SACRAMENTO — Muscle memory lasts longer than revoked keycard access.
Mike Brown might not be able to open every door inside the Golden One Center’s winding corridors anymore, but he still knows the building by feel. The turns. The shortcuts. The places where seasons were saved — and where one eventually unraveled.
“None of my stuff works,” Brown said with a boisterous laugh after Knicks practice on Tuesday. “But great memories here. I enjoyed working with the people I worked with, too.”
Brown replaced Tom Thibodeau as the Knicks’ head coach during the offseason after spending two-plus seasons resurrecting a Kings franchise that once owned the NBA’s longest playoff drought. He snapped that 16-year skid with a 48-win season and a first-round playoff appearance in 2023. But in Sacramento, progress has a short shelf life.
Injuries sabotaged the Kings’ follow-up season in 2024. They still won 46 games — but missed the playoffs. Thirty-one games into the 2025 campaign, with the Kings sitting at 13–18, management fired Brown anyway.
One team’s trash is another team’s treasure. The Knicks are betting they struck gold.
Brown’s early tenure in New York has delivered mixed but promising returns. Under his watch, the Knicks have undergone a full schematic overhaul — modernized offense, more pace, more aggression, a defensive identity built on pressure and trust. The highs have been real: an NBA Cup championship and one of the league’s most dangerous offenses. The consistency needed to win a title, however, remains a work in progress.
Now, midway through a four-game road trip, Brown, for the first time, is revisiting the place where his reputation was rebuilt — and abruptly reset.
“The reality of it is coming back here in a place [my family] enjoyed, yeah it’s a little emotional,” Brown said. “But at the end of the day, the fans, if they cheer me or hug me when they see me during the game, after the game, trust me, they wanna kick my ass, and the Knicks’ ass.
“And we wanna do the same.”
***
Only Brown, Kings leadership, and the players in that locker room know exactly why Sacramento felt compelled to pull the plug.
Some pointed to a rumored rift with De’Aaron Fox.
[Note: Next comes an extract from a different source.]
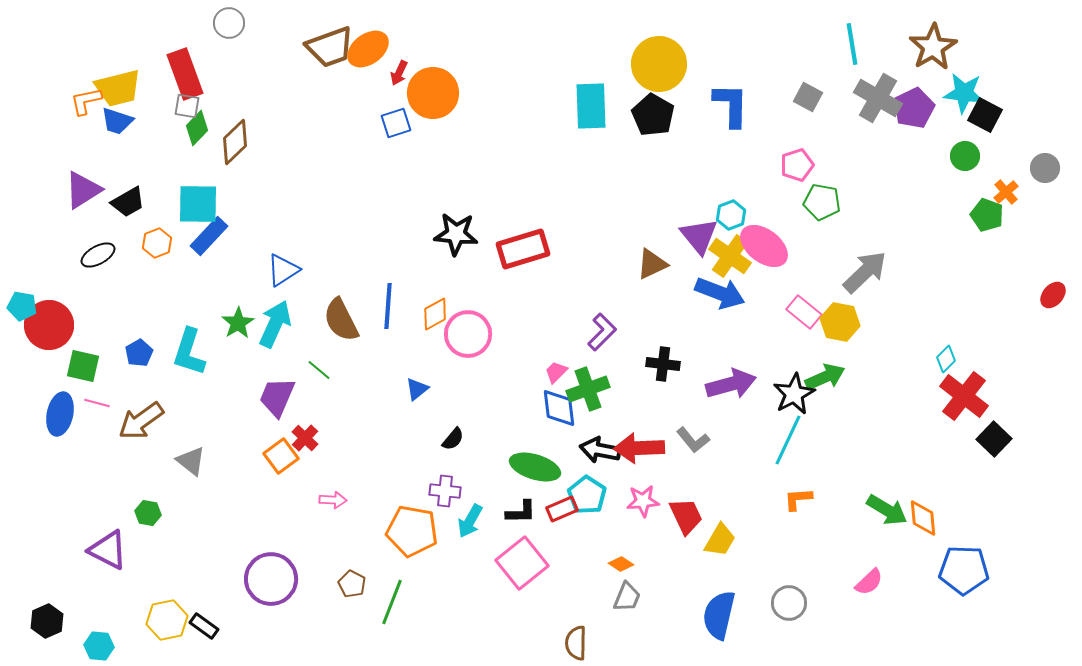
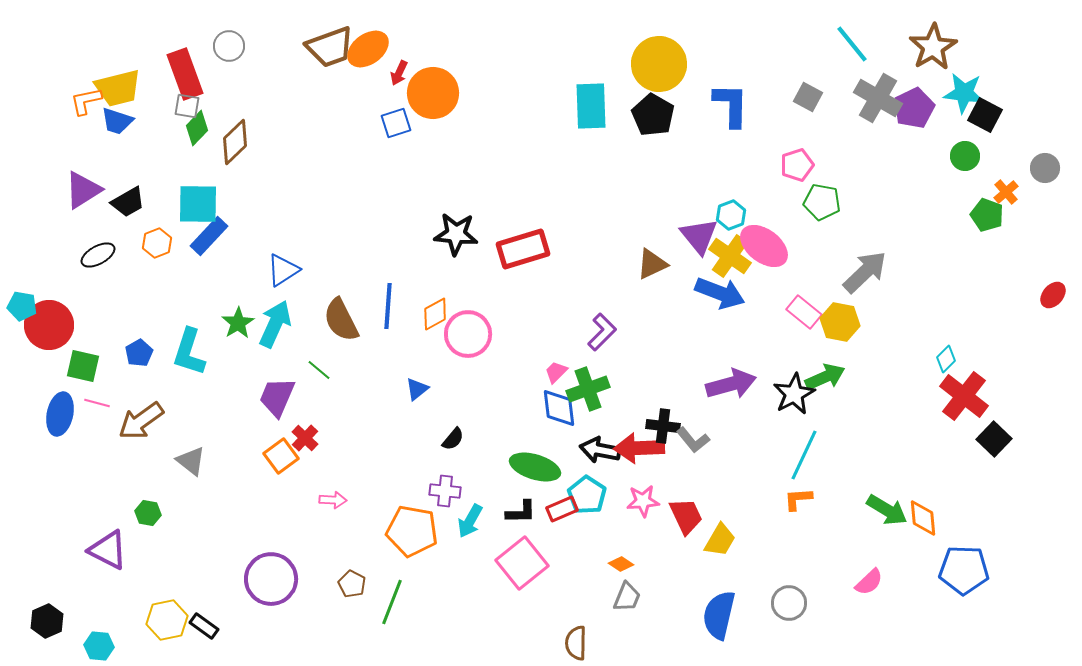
gray circle at (229, 23): moved 23 px down
cyan line at (852, 44): rotated 30 degrees counterclockwise
black cross at (663, 364): moved 62 px down
cyan line at (788, 440): moved 16 px right, 15 px down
Fox, however, embraced Brown’s accountability-driven approach — and his firing eventually preceded Fox’s own trade to San Antonio.
Others cited tension surrounding DeMar DeRozan. Brown reportedly floated the idea of bringing the veteran scorer off the bench for the first time in his career as Sacramento struggled through the opening stretch of what would be Brown’s final season. DeRozan, 36, has seen his production steadily decline over the past five years.
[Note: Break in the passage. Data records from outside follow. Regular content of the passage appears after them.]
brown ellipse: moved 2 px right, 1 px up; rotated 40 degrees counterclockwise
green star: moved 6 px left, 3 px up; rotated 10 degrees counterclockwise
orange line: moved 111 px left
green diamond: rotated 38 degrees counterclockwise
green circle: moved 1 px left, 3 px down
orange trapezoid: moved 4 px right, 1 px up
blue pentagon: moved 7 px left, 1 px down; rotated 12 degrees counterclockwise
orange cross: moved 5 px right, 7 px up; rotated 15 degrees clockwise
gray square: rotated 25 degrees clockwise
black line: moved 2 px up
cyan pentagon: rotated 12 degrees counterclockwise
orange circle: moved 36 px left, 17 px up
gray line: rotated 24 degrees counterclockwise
And then there’s precedent.
Kings ownership has a history here. Mike Malone lasted all of 106 games in Sacramento before being fired. He went on to coach the Denver Nuggets for a decade — and win the 2023 NBA championship.
Malone didn’t mince words when asked about Brown’s dismissal.
“I’m not surprised that Mike Brown got fired, because I got fired by the same person,” Malone said the next day. “No class, no balls. That’s what I’ll say about that.”
Malone was one of five head coaches who publicly pushed back against the move, joined by Thibodeau (“You hate to see it,” he said), Pacers head coach Rick Carlisle, Magic head coach Jamahl Mosley, and Warriors head coach Steve Kerr.
Knicks players conducted their own quiet due diligence once Brown emerged as Thibodeau’s successor.
“I was happy with [the hiring]. I heard about him. I didn’t really have a relationship with him but he’s always said some nice words about me to the press,” said Jalen Brunson. “So when I got to know him and everything, it just validated what I thought. Great guy, on and off the court. Just a blessing to be around.”
Josh Hart said the version of Brown he’s encountered doesn’t resemble the reports that followed his firing.
“I don’t know the ins and outs of how [Brown’s firing] transpired,” Hart said. “The stuff that was always reported wasn’t the most respectful stuff. I’m sure he could talk a little bit more about the way that it happened. But I think the way that it happened was reported kind of unfair and unprofessional.”
Brown, for his part, isn’t interested in litigating the past.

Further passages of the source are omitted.